Miller was ready to wire the money to a person claiming to be his grandson, Nathan, in Greece.
But his grandson was in California, and Rite Aid worker Judy Maire refused to let Miller be ripped off.
Police say the scam usually targets seniors. They say such financial fraud has become all too common — and warn that once money is wired overseas, there is little they can do.
Miller received a call on June 27 from someone claiming to be his grandson, supposedly calling from Greece. He was in trouble, he said. He had a fender-bender and the damage to the car was going to be $5,000.
Could Grandpa send him the money?
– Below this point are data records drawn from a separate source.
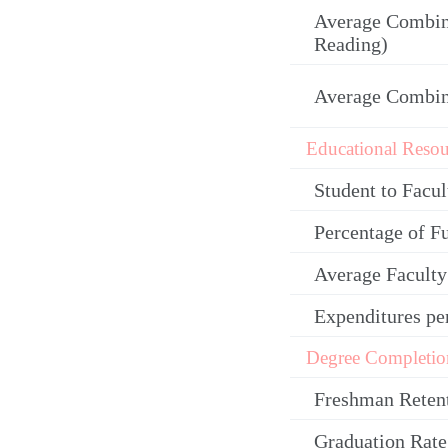
Average Combin
Reading)
Average Combi
Educational Resou
Student to Facul
Percentage of F
Average Facult
Expenditures pe
Degree Completio
Freshman Reten
Graduation Rate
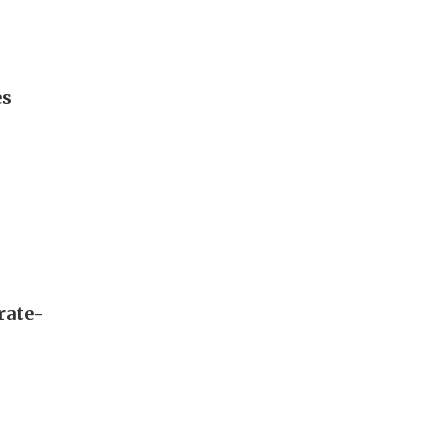
es
rate-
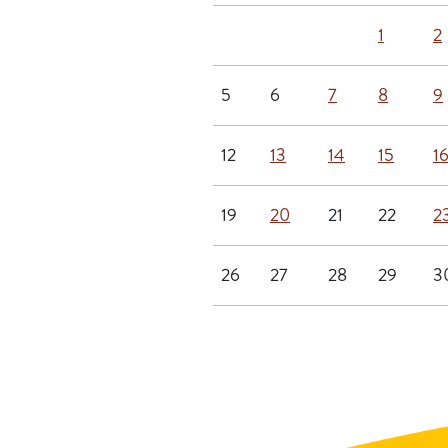
1
2
5
6
7
8
9
12
13
14
15
1
19
20
21
22
2
26
27
28
29
3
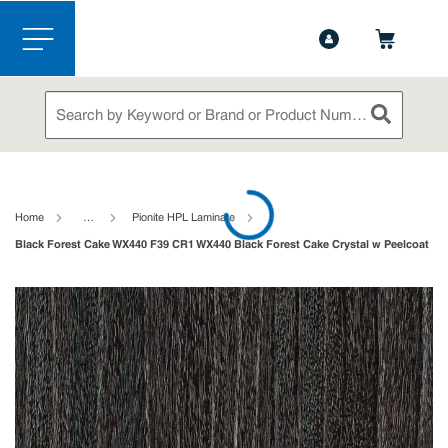
1-888-826-5528
Contact Us
Skip to main content
menu
Site Search
submit sea
loading content
Home
…
Pionite HPL Laminate
Black Forest Cake WX440 F39 CR1 WX440 Black Forest Cake Crystal w Peelcoat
Oh, and do not tell his mother or father, Miller's grandson warned, because he knew they would be mad.
The problem was not that Miller's grandson had been in an accident, nor was it that the boy was in Greece.
Miller was being scammed.
"It really sounded just like my grandson," Miller said. "He has a distinct voice. I was concerned."
Miller headed out immediately to get his grandson the money, unbeknownst to him that he was in the middle of being cheated out of a pile of cash.
He went to Safeway to try and send the money from the Western Union inside the store. They did not open until 10 a.m. It was 8 a.m.
So Miller headed to Rite Aid on West Lodi Avenue. He rushed up to the Western Union kiosk.
Store employee Maire was there to help, but as Miller began to relay his story, she that realized something was wrong.
Red flags began to pop up as Miller told Maire his tale of trying to get the large sum of money overseas as quickly as possible.
Was Miller sure it was his grandson?
"I said to him, 'Did you ask him questions or did you just listen?'" Maire said. "It is so believable to them. They feel they are abandoning (the person who calls)."
Maire refused to let Miller send the money, realizing that Miller was probably the victim of a money scam.
She suggested that Miller call his grandson's parents to find out if he had really gone overseas, or to see if he could actually speak with his grandson.
Miller left distraught and tried twice more to send money, but "divine intervention" prevented him from acquiring the requested money, he said.
After speaking with a Lodi police officer who also believed the situation to be a scam, Miller took up Maire's advice and eventually reached his grandson by phone.
His grandson was not in Greece, and he certainly did not need $5,000.
Miller said he considered himself lucky to not have fallen victim to the scheme. While the person who initially requested the money did call back, Miller pressed him with personal questions he knew the man would not be able to answer.
The person became angry, Miller said, and eventually hung up.
"I have learned you have to cool it a bit and think," he said. "Do not trust any caller that asks for money."
While Miller was lucky to avoid the scam, others are not so fortunate.
Sgt. Doug Chinn of the Lodi Police Department said these kind of scams happen every day. Typically, people are scammed via email, though phone calls are fairly frequent.
Police reports are sent to the federal agencies monitoring these scams, but Chinn said people still fall victim to a host of schemes.
According to Maire, she encounters a scam victim roughly once a month.
Fortunately, however, employees at stores like Rite Aid are trained to try and help people avoid losing money to the sly scammers.
Large sums of cash, vague details on why money is needed, and asking not to tell mom or dad are key red flags, said Rite Aid store manager Ken Prestor.
"The (scammers) make the situation seem so desperate," Maire said. "(Victims) usually don't believe it could be fake. It is sad."